> WORKING DATA

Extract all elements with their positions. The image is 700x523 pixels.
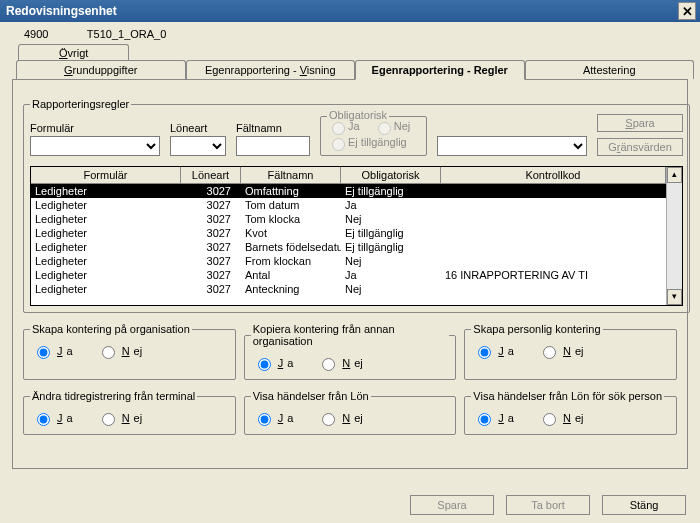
group-visa-lon: Visa händelser från Lön Ja Nej: [244, 390, 457, 435]
tab-page: Rapporteringsregler Formulär Löneart Fäl…: [12, 79, 688, 469]
table-row[interactable]: Ledigheter3027From klockanNej: [31, 254, 666, 268]
org-name: T510_1_ORA_0: [87, 28, 167, 40]
select-formular[interactable]: [30, 136, 160, 156]
group-visa-lon-sok: Visa händelser från Lön för sök person J…: [464, 390, 677, 435]
table-row[interactable]: Ledigheter3027OmfattningEj tillgänglig: [31, 184, 666, 198]
radio-kopiera-kont-nej[interactable]: Nej: [317, 355, 363, 371]
tab-grunduppgifter[interactable]: Grunduppgifter: [16, 60, 186, 79]
org-id: 4900: [24, 28, 84, 40]
obligatorisk-legend: Obligatorisk: [327, 109, 389, 121]
tab-egenrapportering-regler[interactable]: Egenrapportering - Regler: [355, 60, 525, 80]
obligatorisk-group: Obligatorisk Ja Nej Ej tillgänglig: [320, 116, 427, 156]
button-spara-rule[interactable]: Spara: [597, 114, 683, 132]
grid-scrollbar[interactable]: ▴ ▾: [666, 167, 682, 305]
col-loneart[interactable]: Löneart: [181, 167, 241, 184]
radio-visa-lon-sok-nej[interactable]: Nej: [538, 410, 584, 426]
col-faltnamn[interactable]: Fältnamn: [241, 167, 341, 184]
group-andra-tid: Ändra tidregistrering från terminal Ja N…: [23, 390, 236, 435]
close-button[interactable]: ✕: [678, 2, 696, 20]
label-faltnamn: Fältnamn: [236, 122, 310, 134]
radio-skapa-pers-nej[interactable]: Nej: [538, 343, 584, 359]
table-row[interactable]: Ledigheter3027AnteckningNej: [31, 282, 666, 296]
table-row[interactable]: Ledigheter3027Tom datumJa: [31, 198, 666, 212]
radio-visa-lon-sok-ja[interactable]: Ja: [473, 410, 514, 426]
tab-ovrigt[interactable]: Övrigt: [18, 44, 129, 61]
button-stang[interactable]: Stäng: [602, 495, 686, 515]
radio-skapa-kont-org-nej[interactable]: Nej: [97, 343, 143, 359]
col-formular[interactable]: Formulär: [31, 167, 181, 184]
scroll-down-icon[interactable]: ▾: [667, 289, 682, 305]
rules-legend: Rapporteringsregler: [30, 98, 131, 110]
group-skapa-pers: Skapa personlig kontering Ja Nej: [464, 323, 677, 380]
tab-row: Grunduppgifter Egenrapportering - Visnin…: [16, 60, 694, 79]
table-row[interactable]: Ledigheter3027Barnets födelsedatuEj till…: [31, 240, 666, 254]
group-kopiera-kont: Kopiera kontering från annan organisatio…: [244, 323, 457, 380]
window-title: Redovisningsenhet: [6, 4, 117, 18]
button-spara[interactable]: Spara: [410, 495, 494, 515]
select-loneart[interactable]: [170, 136, 226, 156]
radio-skapa-kont-org-ja[interactable]: Ja: [32, 343, 73, 359]
radio-andra-tid-ja[interactable]: Ja: [32, 410, 73, 426]
col-obligatorisk[interactable]: Obligatorisk: [341, 167, 441, 184]
radio-kopiera-kont-ja[interactable]: Ja: [253, 355, 294, 371]
input-faltnamn[interactable]: [236, 136, 310, 156]
org-header: 4900 T510_1_ORA_0: [6, 26, 694, 42]
radio-obl-ej[interactable]: [332, 138, 345, 151]
table-row[interactable]: Ledigheter3027Tom klockaNej: [31, 212, 666, 226]
scroll-up-icon[interactable]: ▴: [667, 167, 682, 183]
button-tabort[interactable]: Ta bort: [506, 495, 590, 515]
radio-obl-ja[interactable]: [332, 122, 345, 135]
col-kontrollkod[interactable]: Kontrollkod: [441, 167, 666, 184]
titlebar: Redovisningsenhet ✕: [0, 0, 700, 22]
table-row[interactable]: Ledigheter3027KvotEj tillgänglig: [31, 226, 666, 240]
label-formular: Formulär: [30, 122, 160, 134]
select-kontrollkod[interactable]: [437, 136, 587, 156]
footer-buttons: Spara Ta bort Stäng: [410, 495, 686, 515]
table-row[interactable]: Ledigheter3027AntalJa16 INRAPPORTERING A…: [31, 268, 666, 282]
radio-skapa-pers-ja[interactable]: Ja: [473, 343, 514, 359]
label-loneart: Löneart: [170, 122, 226, 134]
tab-attestering[interactable]: Attestering: [525, 60, 695, 79]
radio-visa-lon-nej[interactable]: Nej: [317, 410, 363, 426]
group-skapa-kont-org: Skapa kontering på organisation Ja Nej: [23, 323, 236, 380]
radio-obl-nej[interactable]: [378, 122, 391, 135]
tab-egenrapportering-visning[interactable]: Egenrapportering - Visning: [186, 60, 356, 79]
rules-grid: Formulär Löneart Fältnamn Obligatorisk K…: [30, 166, 683, 306]
radio-visa-lon-ja[interactable]: Ja: [253, 410, 294, 426]
radio-andra-tid-nej[interactable]: Nej: [97, 410, 143, 426]
rules-group: Rapporteringsregler Formulär Löneart Fäl…: [23, 98, 690, 313]
button-gransvarden[interactable]: Gränsvärden: [597, 138, 683, 156]
grid-header: Formulär Löneart Fältnamn Obligatorisk K…: [31, 167, 666, 184]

> EXERCISE
Copy all the lines of data exactly as they appear, dropping any images.

> RESPONSE BELOW
Extract all elements with their positions. The image is 700x523 pixels.
group-visa-lon: Visa händelser från Lön Ja Nej: [244, 390, 457, 435]
tab-page: Rapporteringsregler Formulär Löneart Fäl…: [12, 79, 688, 469]
table-row[interactable]: Ledigheter3027From klockanNej: [31, 254, 666, 268]
org-name: T510_1_ORA_0: [87, 28, 167, 40]
select-formular[interactable]: [30, 136, 160, 156]
group-visa-lon-sok: Visa händelser från Lön för sök person J…: [464, 390, 677, 435]
table-row[interactable]: Ledigheter3027OmfattningEj tillgänglig: [31, 184, 666, 198]
radio-kopiera-kont-nej[interactable]: Nej: [317, 355, 363, 371]
tab-grunduppgifter[interactable]: Grunduppgifter: [16, 60, 186, 79]
org-id: 4900: [24, 28, 84, 40]
obligatorisk-legend: Obligatorisk: [327, 109, 389, 121]
tab-egenrapportering-regler[interactable]: Egenrapportering - Regler: [355, 60, 525, 80]
obligatorisk-group: Obligatorisk Ja Nej Ej tillgänglig: [320, 116, 427, 156]
button-spara-rule[interactable]: Spara: [597, 114, 683, 132]
grid-scrollbar[interactable]: ▴ ▾: [666, 167, 682, 305]
col-loneart[interactable]: Löneart: [181, 167, 241, 184]
radio-visa-lon-sok-nej[interactable]: Nej: [538, 410, 584, 426]
col-faltnamn[interactable]: Fältnamn: [241, 167, 341, 184]
group-andra-tid: Ändra tidregistrering från terminal Ja N…: [23, 390, 236, 435]
close-button[interactable]: ✕: [678, 2, 696, 20]
label-faltnamn: Fältnamn: [236, 122, 310, 134]
radio-skapa-pers-nej[interactable]: Nej: [538, 343, 584, 359]
table-row[interactable]: Ledigheter3027AnteckningNej: [31, 282, 666, 296]
table-row[interactable]: Ledigheter3027Tom datumJa: [31, 198, 666, 212]
radio-visa-lon-sok-ja[interactable]: Ja: [473, 410, 514, 426]
tab-ovrigt[interactable]: Övrigt: [18, 44, 129, 61]
button-stang[interactable]: Stäng: [602, 495, 686, 515]
radio-skapa-kont-org-nej[interactable]: Nej: [97, 343, 143, 359]
col-formular[interactable]: Formulär: [31, 167, 181, 184]
scroll-down-icon[interactable]: ▾: [667, 289, 682, 305]
rules-legend: Rapporteringsregler: [30, 98, 131, 110]
group-skapa-pers: Skapa personlig kontering Ja Nej: [464, 323, 677, 380]
tab-row: Grunduppgifter Egenrapportering - Visnin…: [16, 60, 694, 79]
table-row[interactable]: Ledigheter3027Barnets födelsedatuEj till…: [31, 240, 666, 254]
group-kopiera-kont: Kopiera kontering från annan organisatio…: [244, 323, 457, 380]
window-title: Redovisningsenhet: [6, 4, 117, 18]
button-spara[interactable]: Spara: [410, 495, 494, 515]
select-loneart[interactable]: [170, 136, 226, 156]
radio-skapa-kont-org-ja[interactable]: Ja: [32, 343, 73, 359]
radio-andra-tid-ja[interactable]: Ja: [32, 410, 73, 426]
col-obligatorisk[interactable]: Obligatorisk: [341, 167, 441, 184]
radio-kopiera-kont-ja[interactable]: Ja: [253, 355, 294, 371]
input-faltnamn[interactable]: [236, 136, 310, 156]
org-header: 4900 T510_1_ORA_0: [6, 26, 694, 42]
radio-obl-ej[interactable]: [332, 138, 345, 151]
table-row[interactable]: Ledigheter3027Tom klockaNej: [31, 212, 666, 226]
scroll-up-icon[interactable]: ▴: [667, 167, 682, 183]
button-tabort[interactable]: Ta bort: [506, 495, 590, 515]
radio-obl-ja[interactable]: [332, 122, 345, 135]
col-kontrollkod[interactable]: Kontrollkod: [441, 167, 666, 184]
titlebar: Redovisningsenhet ✕: [0, 0, 700, 22]
table-row[interactable]: Ledigheter3027KvotEj tillgänglig: [31, 226, 666, 240]
label-formular: Formulär: [30, 122, 160, 134]
select-kontrollkod[interactable]: [437, 136, 587, 156]
footer-buttons: Spara Ta bort Stäng: [410, 495, 686, 515]
table-row[interactable]: Ledigheter3027AntalJa16 INRAPPORTERING A…: [31, 268, 666, 282]
radio-skapa-pers-ja[interactable]: Ja: [473, 343, 514, 359]
label-loneart: Löneart: [170, 122, 226, 134]
tab-attestering[interactable]: Attestering: [525, 60, 695, 79]
radio-visa-lon-nej[interactable]: Nej: [317, 410, 363, 426]
group-skapa-kont-org: Skapa kontering på organisation Ja Nej: [23, 323, 236, 380]
radio-obl-nej[interactable]: [378, 122, 391, 135]
tab-egenrapportering-visning[interactable]: Egenrapportering - Visning: [186, 60, 356, 79]
rules-grid: Formulär Löneart Fältnamn Obligatorisk K…: [30, 166, 683, 306]
radio-visa-lon-ja[interactable]: Ja: [253, 410, 294, 426]
radio-andra-tid-nej[interactable]: Nej: [97, 410, 143, 426]
rules-group: Rapporteringsregler Formulär Löneart Fäl…: [23, 98, 690, 313]
button-gransvarden[interactable]: Gränsvärden: [597, 138, 683, 156]
grid-header: Formulär Löneart Fältnamn Obligatorisk K…: [31, 167, 666, 184]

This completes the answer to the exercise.